_What the task asks:_ Could you return the data that follows exactly, minus the images?

_Data provided:_

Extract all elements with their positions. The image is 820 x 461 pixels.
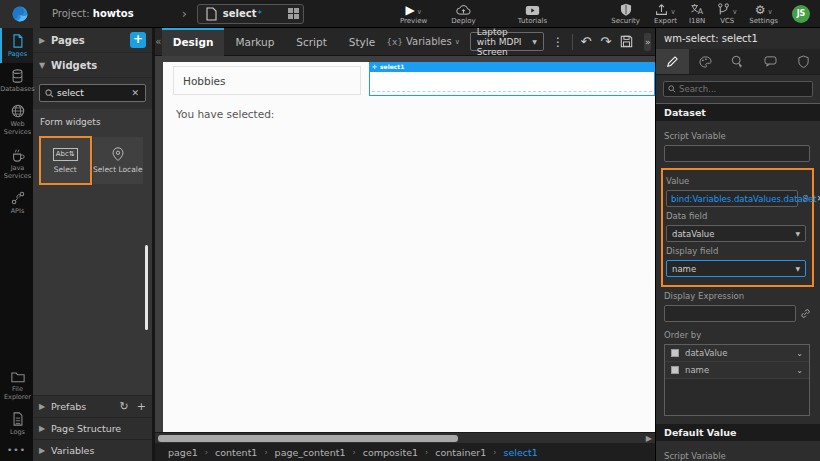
tab-events[interactable]: [722, 49, 755, 74]
user-avatar[interactable]: JS: [792, 5, 810, 23]
checkbox[interactable]: [671, 366, 679, 374]
refresh-icon[interactable]: ↻: [120, 400, 129, 413]
unsaved-indicator: *: [257, 9, 262, 19]
variables-icon: {x}: [386, 37, 403, 47]
tab-script[interactable]: Script: [285, 28, 337, 56]
order-by-row-name[interactable]: name ⌄: [665, 362, 809, 379]
add-page-button[interactable]: +: [130, 32, 146, 48]
expand-right-icon[interactable]: »: [644, 33, 651, 51]
breadcrumb-item[interactable]: page1: [168, 447, 198, 458]
breadcrumb-item[interactable]: page_content1: [275, 447, 346, 458]
clear-search-icon[interactable]: ✕: [131, 88, 145, 98]
select1-widget[interactable]: ✛ select1: [369, 62, 655, 96]
widget-tile-select[interactable]: Abc⇅ Select: [40, 137, 91, 184]
tab-design[interactable]: Design: [162, 28, 225, 56]
deploy-button[interactable]: Deploy: [451, 0, 476, 28]
bind-link-icon[interactable]: [800, 308, 811, 319]
widget-search-input[interactable]: [57, 88, 127, 98]
display-field-select[interactable]: name ▼: [666, 260, 806, 277]
page-canvas[interactable]: Hobbies ✛ select1 You have selected:: [163, 62, 655, 432]
chevron-down-icon[interactable]: ⌄: [796, 349, 803, 358]
checkbox[interactable]: [671, 349, 679, 357]
widget-tile-select-locale[interactable]: Select Locale: [93, 137, 144, 184]
widgets-section-header[interactable]: ▼ Widgets: [33, 53, 152, 78]
add-prefab-icon[interactable]: +: [137, 400, 146, 413]
location-pin-icon: [112, 147, 124, 161]
tab-style[interactable]: Style: [338, 28, 386, 56]
variables-section-header[interactable]: ▶ Variables: [33, 439, 152, 461]
data-field-label: Data field: [666, 211, 809, 221]
search-icon: [45, 89, 54, 98]
rail-item-file-explorer[interactable]: File Explorer: [0, 365, 33, 406]
undo-button[interactable]: ↶: [580, 34, 591, 49]
rail-item-web-services[interactable]: Web Services: [0, 98, 33, 141]
caret-right-icon: ▶: [39, 446, 51, 455]
i18n-button[interactable]: A I18N: [689, 0, 705, 28]
rail-item-apis[interactable]: APIs: [0, 185, 33, 220]
breadcrumb: page1 › content1 › page_content1 › compo…: [155, 443, 655, 461]
select1-selection-tag[interactable]: ✛ select1: [369, 62, 655, 71]
open-page-tab[interactable]: select *: [197, 4, 304, 24]
inspector-tabs: [656, 49, 820, 75]
bind-link-icon[interactable]: [802, 193, 809, 204]
breadcrumb-item-current[interactable]: select1: [504, 447, 538, 458]
breadcrumb-item[interactable]: content1: [215, 447, 257, 458]
settings-button[interactable]: ⚙∨ Settings: [749, 0, 778, 28]
variables-dropdown[interactable]: {x} Variables ∨: [386, 36, 460, 47]
save-button[interactable]: [620, 35, 633, 48]
chevron-right-icon: ›: [182, 6, 187, 21]
tab-styles[interactable]: [689, 49, 722, 74]
script-variable-input[interactable]: [664, 145, 810, 162]
hobbies-label-widget[interactable]: Hobbies: [173, 66, 361, 95]
chevron-down-icon[interactable]: ⌄: [796, 366, 803, 375]
rail-item-pages[interactable]: Pages: [0, 28, 33, 63]
display-expression-input[interactable]: [664, 305, 796, 322]
select1-dropdown-box[interactable]: [369, 71, 655, 96]
pages-icon: [11, 34, 24, 48]
tab-properties[interactable]: [656, 49, 689, 74]
left-rail: Pages Databases Web Services Java Servic…: [0, 28, 33, 461]
vcs-button[interactable]: ∨ VCS: [717, 0, 737, 28]
rail-more-button[interactable]: •••: [0, 441, 33, 461]
breadcrumb-item[interactable]: composite1: [363, 447, 418, 458]
prefabs-section-header[interactable]: ▶ Prefabs ↻ +: [33, 395, 152, 417]
chevron-right-icon: ›: [353, 448, 356, 457]
data-field-select[interactable]: dataValue ▼: [666, 225, 806, 242]
value-label: Value: [666, 176, 809, 186]
database-icon: [11, 69, 24, 83]
order-by-row-datavalue[interactable]: dataValue ⌄: [665, 345, 809, 362]
grid-icon[interactable]: [288, 8, 299, 19]
redo-button[interactable]: ↷: [600, 34, 611, 49]
rail-item-databases[interactable]: Databases: [0, 63, 33, 98]
widget-inspector-title: wm-select: select1: [656, 28, 820, 49]
tab-markup[interactable]: Markup: [224, 28, 285, 56]
preview-button[interactable]: ▶∨ Preview: [400, 0, 427, 28]
scrollbar-thumb[interactable]: [158, 435, 458, 442]
tutorials-button[interactable]: Tutorials: [518, 0, 547, 28]
select-widget-icon: Abc⇅: [53, 148, 78, 161]
pages-section-header[interactable]: ▶ Pages +: [33, 28, 152, 53]
collapse-left-icon[interactable]: «: [155, 36, 162, 47]
page-structure-section-header[interactable]: ▶ Page Structure: [33, 417, 152, 439]
globe-icon: [11, 104, 25, 118]
caret-down-icon: ▼: [795, 265, 800, 272]
chevron-down-icon: ∨: [455, 38, 460, 46]
value-bind-input[interactable]: bind:Variables.dataValues.dataSet ✕: [666, 190, 798, 207]
breadcrumb-item[interactable]: container1: [435, 447, 486, 458]
scroll-right-arrow[interactable]: ▶: [646, 434, 652, 443]
caret-right-icon: ▶: [39, 36, 51, 45]
chevron-right-icon: ›: [264, 448, 267, 457]
move-icon: ✛: [372, 63, 377, 70]
panel-scrollbar[interactable]: [145, 245, 148, 330]
property-search-input[interactable]: [679, 84, 789, 94]
tab-security[interactable]: [787, 49, 820, 74]
rail-item-java-services[interactable]: Java Services: [0, 142, 33, 185]
kebab-menu-icon[interactable]: ⋮: [552, 35, 564, 49]
wavemaker-logo[interactable]: [0, 0, 40, 28]
device-preview-dropdown[interactable]: Laptop with MDPI Screen ▼: [470, 32, 544, 51]
tab-messages[interactable]: [754, 49, 787, 74]
export-button[interactable]: ∨ Export: [654, 0, 677, 28]
security-button[interactable]: Security: [611, 0, 640, 28]
horizontal-scrollbar[interactable]: ▶: [155, 432, 655, 443]
rail-item-logs[interactable]: Logs: [0, 406, 33, 441]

_Result for this task:_
Extract all elements with their positions. The image is 820 x 461 pixels.
tab-events[interactable]: [722, 49, 755, 74]
user-avatar[interactable]: JS: [792, 5, 810, 23]
checkbox[interactable]: [671, 366, 679, 374]
refresh-icon[interactable]: ↻: [120, 400, 129, 413]
unsaved-indicator: *: [257, 9, 262, 19]
variables-icon: {x}: [386, 37, 403, 47]
tab-script[interactable]: Script: [285, 28, 337, 56]
order-by-row-name[interactable]: name ⌄: [665, 362, 809, 379]
add-page-button[interactable]: +: [130, 32, 146, 48]
expand-right-icon[interactable]: »: [644, 33, 651, 51]
breadcrumb-item[interactable]: page1: [168, 447, 198, 458]
breadcrumb-item[interactable]: page_content1: [275, 447, 346, 458]
clear-search-icon[interactable]: ✕: [131, 88, 145, 98]
select1-widget[interactable]: ✛ select1: [369, 62, 655, 96]
widget-tile-select[interactable]: Abc⇅ Select: [40, 137, 91, 184]
tab-design[interactable]: Design: [162, 28, 225, 56]
deploy-button[interactable]: Deploy: [451, 0, 476, 28]
bind-link-icon[interactable]: [800, 308, 811, 319]
widget-search-input[interactable]: [57, 88, 127, 98]
display-field-select[interactable]: name ▼: [666, 260, 806, 277]
page-canvas[interactable]: Hobbies ✛ select1 You have selected:: [163, 62, 655, 432]
chevron-down-icon[interactable]: ⌄: [796, 349, 803, 358]
checkbox[interactable]: [671, 349, 679, 357]
widget-tile-select-locale[interactable]: Select Locale: [93, 137, 144, 184]
widgets-section-header[interactable]: ▼ Widgets: [33, 53, 152, 78]
add-prefab-icon[interactable]: +: [137, 400, 146, 413]
location-pin-icon: [112, 147, 124, 161]
tab-style[interactable]: Style: [338, 28, 386, 56]
variables-section-header[interactable]: ▶ Variables: [33, 439, 152, 461]
data-field-label: Data field: [666, 211, 809, 221]
search-icon: [45, 89, 54, 98]
rail-item-file-explorer[interactable]: File Explorer: [0, 365, 33, 406]
undo-button[interactable]: ↶: [580, 34, 591, 49]
rail-item-web-services[interactable]: Web Services: [0, 98, 33, 141]
caret-right-icon: ▶: [39, 446, 51, 455]
i18n-button[interactable]: A I18N: [689, 0, 705, 28]
rail-item-apis[interactable]: APIs: [0, 185, 33, 220]
breadcrumb: page1 › content1 › page_content1 › compo…: [155, 443, 655, 461]
select1-selection-tag[interactable]: ✛ select1: [369, 62, 655, 71]
open-page-tab[interactable]: select *: [197, 4, 304, 24]
inspector-tabs: [656, 49, 820, 75]
bind-link-icon[interactable]: [802, 193, 809, 204]
breadcrumb-item-current[interactable]: select1: [504, 447, 538, 458]
breadcrumb-item[interactable]: content1: [215, 447, 257, 458]
settings-button[interactable]: ⚙∨ Settings: [749, 0, 778, 28]
variables-dropdown[interactable]: {x} Variables ∨: [386, 36, 460, 47]
save-button[interactable]: [620, 35, 633, 48]
chevron-right-icon: ›: [182, 6, 187, 21]
tab-styles[interactable]: [689, 49, 722, 74]
script-variable-input[interactable]: [664, 145, 810, 162]
hobbies-label-widget[interactable]: Hobbies: [173, 66, 361, 95]
chevron-down-icon[interactable]: ⌄: [796, 366, 803, 375]
rail-item-pages[interactable]: Pages: [0, 28, 33, 63]
display-expression-input[interactable]: [664, 305, 796, 322]
select1-dropdown-box[interactable]: [369, 71, 655, 96]
pages-icon: [11, 34, 24, 48]
tab-properties[interactable]: [656, 49, 689, 74]
left-rail: Pages Databases Web Services Java Servic…: [0, 28, 33, 461]
vcs-button[interactable]: ∨ VCS: [717, 0, 737, 28]
rail-more-button[interactable]: •••: [0, 441, 33, 461]
breadcrumb-item[interactable]: composite1: [363, 447, 418, 458]
prefabs-section-header[interactable]: ▶ Prefabs ↻ +: [33, 395, 152, 417]
chevron-right-icon: ›: [353, 448, 356, 457]
data-field-select[interactable]: dataValue ▼: [666, 225, 806, 242]
value-label: Value: [666, 176, 809, 186]
database-icon: [11, 69, 24, 83]
order-by-row-datavalue[interactable]: dataValue ⌄: [665, 345, 809, 362]
grid-icon[interactable]: [288, 8, 299, 19]
redo-button[interactable]: ↷: [600, 34, 611, 49]
rail-item-databases[interactable]: Databases: [0, 63, 33, 98]
widget-inspector-title: wm-select: select1: [656, 28, 820, 49]
tab-markup[interactable]: Markup: [224, 28, 285, 56]
preview-button[interactable]: ▶∨ Preview: [400, 0, 427, 28]
scrollbar-thumb[interactable]: [158, 435, 458, 442]
tutorials-button[interactable]: Tutorials: [518, 0, 547, 28]
select-widget-icon: Abc⇅: [53, 148, 78, 161]
pages-section-header[interactable]: ▶ Pages +: [33, 28, 152, 53]
collapse-left-icon[interactable]: «: [155, 36, 162, 47]
page-structure-section-header[interactable]: ▶ Page Structure: [33, 417, 152, 439]
globe-icon: [11, 104, 25, 118]
caret-down-icon: ▼: [795, 265, 800, 272]
chevron-down-icon: ∨: [455, 38, 460, 46]
value-bind-input[interactable]: bind:Variables.dataValues.dataSet ✕: [666, 190, 798, 207]
breadcrumb-item[interactable]: container1: [435, 447, 486, 458]
scroll-right-arrow[interactable]: ▶: [646, 434, 652, 443]
caret-right-icon: ▶: [39, 36, 51, 45]
chevron-right-icon: ›: [264, 448, 267, 457]
move-icon: ✛: [372, 63, 377, 70]
panel-scrollbar[interactable]: [145, 245, 148, 330]
property-search-input[interactable]: [679, 84, 789, 94]
tab-security[interactable]: [787, 49, 820, 74]
rail-item-java-services[interactable]: Java Services: [0, 142, 33, 185]
kebab-menu-icon[interactable]: ⋮: [552, 35, 564, 49]
wavemaker-logo[interactable]: [0, 0, 40, 28]
device-preview-dropdown[interactable]: Laptop with MDPI Screen ▼: [470, 32, 544, 51]
tab-messages[interactable]: [754, 49, 787, 74]
export-button[interactable]: ∨ Export: [654, 0, 677, 28]
security-button[interactable]: Security: [611, 0, 640, 28]
horizontal-scrollbar[interactable]: ▶: [155, 432, 655, 443]
rail-item-logs[interactable]: Logs: [0, 406, 33, 441]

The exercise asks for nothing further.